Modernised C-130 takes flight

Boeing today announced the successful first flight of the C-130 Avionics Modernisation Program aircraft. The flight took place yesterday as part of the most comprehensive C-130 avionics modification ever conducted.


Boeing today announced the successful first flight of the C-130 Avionics Modernisation Program (AMP) aircraft. The flight took place yesterday as part of the most comprehensive C-130 avionics modification ever conducted.



Boeing said in a statement that the first C-130 AMP aircraft, designated H2, successfully completed its maiden flight from Lackland Air Force Base in San Antonio, Texas. Boeing test pilot Mike Leone and US Air Force pilot Major Frank Delsing conducted the flight, which lasted approximately three hours.



The aircraft is the first C-130 to undergo trial installations. Boeing inducted the aircraft in January 2005, after accepting it from Maxwell Air Force Base in Montgomery, Alabama.

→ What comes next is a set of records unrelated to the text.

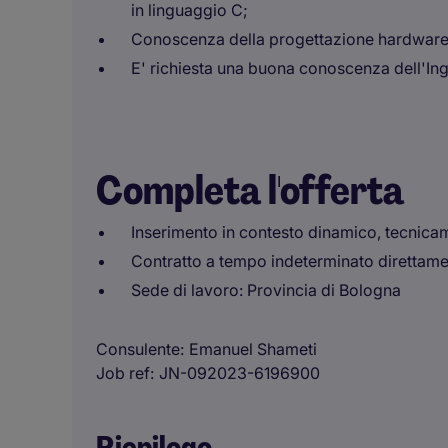
in linguaggio C;
Conoscenza della progettazione hardware 
E' richiesta una buona conoscenza dell'Ingle
Completa l'offerta
Inserimento in contesto dinamico, tecnicam
Contratto a tempo indeterminato direttame
Sede di lavoro: Provincia di Bologna
Consulente
Emanuel Shameti
Job ref
JN-092023-6196900
Riepilogo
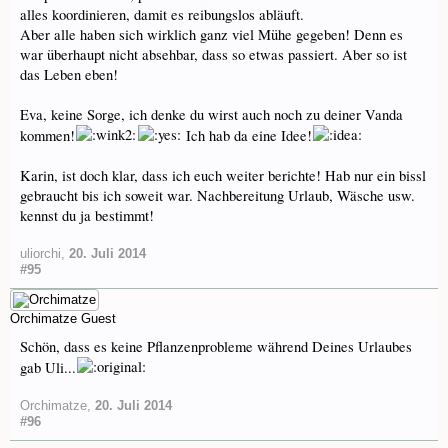
alles koordinieren, damit es reibungslos abläuft.
Aber alle haben sich wirklich ganz viel Mühe gegeben! Denn es
war überhaupt nicht absehbar, dass so etwas passiert. Aber so ist
das Leben eben!
Eva, keine Sorge, ich denke du wirst auch noch zu deiner Vanda
kommen!
Ich hab da eine Idee!
Karin, ist doch klar, dass ich euch weiter berichte! Hab nur ein bissl
gebraucht bis ich soweit war. Nachbereitung Urlaub, Wäsche usw.
kennst du ja bestimmt!
uliorchi
,
20. Juli 2014
#95
Orchimatze
Guest
Schön, dass es keine Pflanzenprobleme während Deines Urlaubes
gab Uli...
Orchimatze
,
20. Juli 2014
#96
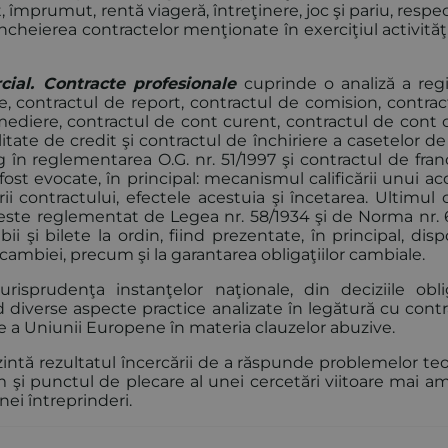
 împrumut, rentă viageră, întreţinere, joc şi pariu, respe
încheierea contractelor menţionate în exerciţiul activităţ
cial. Contracte profesionale
cuprinde o analiză a reg
re, contractul de report, contractul de comision, contra
mediere, contractul de cont curent, contractul de cont 
tate de credit şi contractul de închiriere a casetelor de 
n reglementarea O.G. nr. 51/1997 şi contractul de franc
fost evocate, în principal: mecanismul calificării unui a
contractului, efectele acestuia şi încetarea. Ultimul c
 este reglementat de Legea nr. 58/1934 şi de Norma nr. 
 şi bilete la ordin, fiind prezentate, în principal, dispo
 cambiei, precum şi la garantarea obligaţiilor cambiale.
isprudenţa instanţelor naţionale, din deciziile oblig
d diverse aspecte practice analizate în legătură cu cont
ie a Uniunii Europene în materia clauzelor abuzive.
zintă rezultatul încercării de a răspunde problemelor te
 şi punctul de plecare al unei cercetări viitoare mai am
nei întreprinderi.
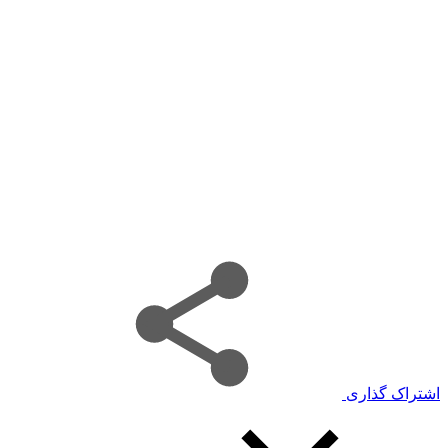
اشتراک گذاری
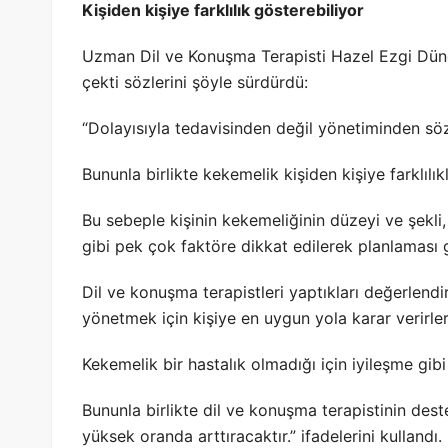
Kişiden kişiye farklılık gösterebiliyor
Uzman Dil ve Konuşma Terapisti Hazel Ezgi Dünda
çekti sözlerini şöyle sürdürdü:
“Dolayısıyla tedavisinden değil yönetiminden söz 
Bununla birlikte kekemelik kişiden kişiye farklılı
Bu sebeple kişinin kekemeliğinin düzeyi ve şekli, k
gibi pek çok faktöre dikkat edilerek planlaması 
Dil ve konuşma terapistleri yaptıkları değerlendi
yönetmek için kişiye en uygun yola karar verirle
Kekemelik bir hastalık olmadığı için iyileşme gibi
Bununla birlikte dil ve konuşma terapistinin deste
yüksek oranda arttıracaktır.” ifadelerini kullandı.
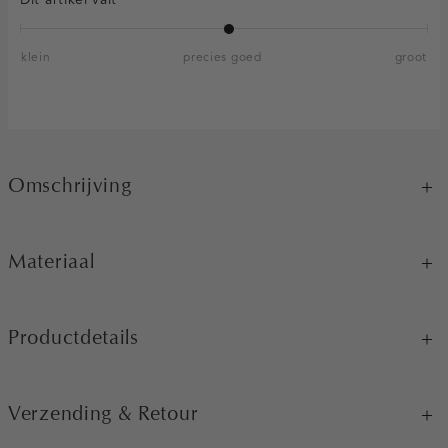
klein
precies goed
groot
Omschrijving
Materiaal
Productdetails
Verzending & Retour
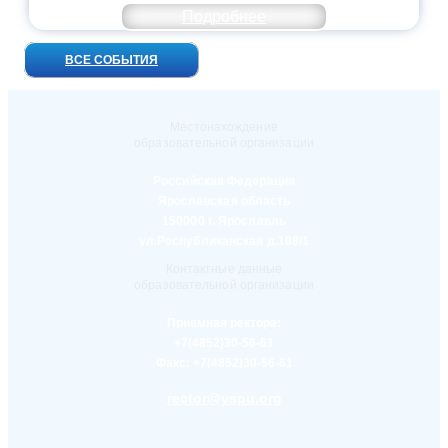
Подробнее
ВСЕ СОБЫТИЯ
Местонахождение
образовательной организации
Российская Федерация
Ярославская область
150000 г. Ярославль
ул.Республиканская д.108/1
Контактные данные
образовательной организации
Приемная ректора:
+7(4852)30-56-61
Факс:
+7(4852)30-56-61
rector@yspu.org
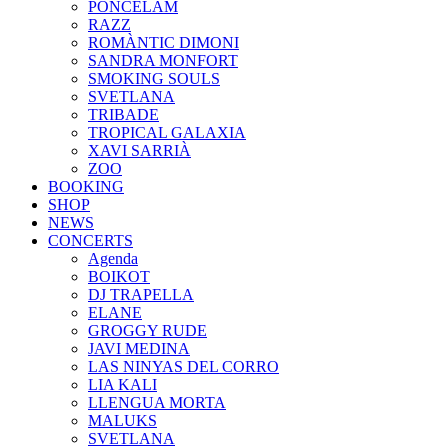
PONCELAM
RAZZ
ROMÀNTIC DIMONI
SANDRA MONFORT
SMOKING SOULS
SVETLANA
TRIBADE
TROPICAL GALAXIA
XAVI SARRIÀ
ZOO
BOOKING
SHOP
NEWS
CONCERTS
Agenda
BOIKOT
DJ TRAPELLA
ELANE
GROGGY RUDE
JAVI MEDINA
LAS NINYAS DEL CORRO
LIA KALI
LLENGUA MORTA
MALUKS
SVETLANA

Boeing has inducted the second aircraft, H2.5, and has initiated the modification process.



The aircraft’s new avionics system features digital displays and the 737 commercial airliner’s flight management system, which provide navigation, safety and communication improvements to meet Communication Navigation Surveillance/Air Traffic Management (CNS/ATM) requirements. The CNS/ATM upgrade will allow the C-130 fleet to be deployed worldwide.



The C-130 AMP provides enhanced digital avionics that increase situational awareness for the military tenfold over old analogue cockpits, increasing information available to aircrews at a glance, simplifying tasks and decreasing workload. Upgrade commonality brought by the AMP offers additional flexibility in assigning aircrews regardless of the model design type.



The Air Force initiated the C-130 AMP program to reduce the number of C-130 configurations in the fleet, including highly specialised versions in service with the Air Force Special Operations Command.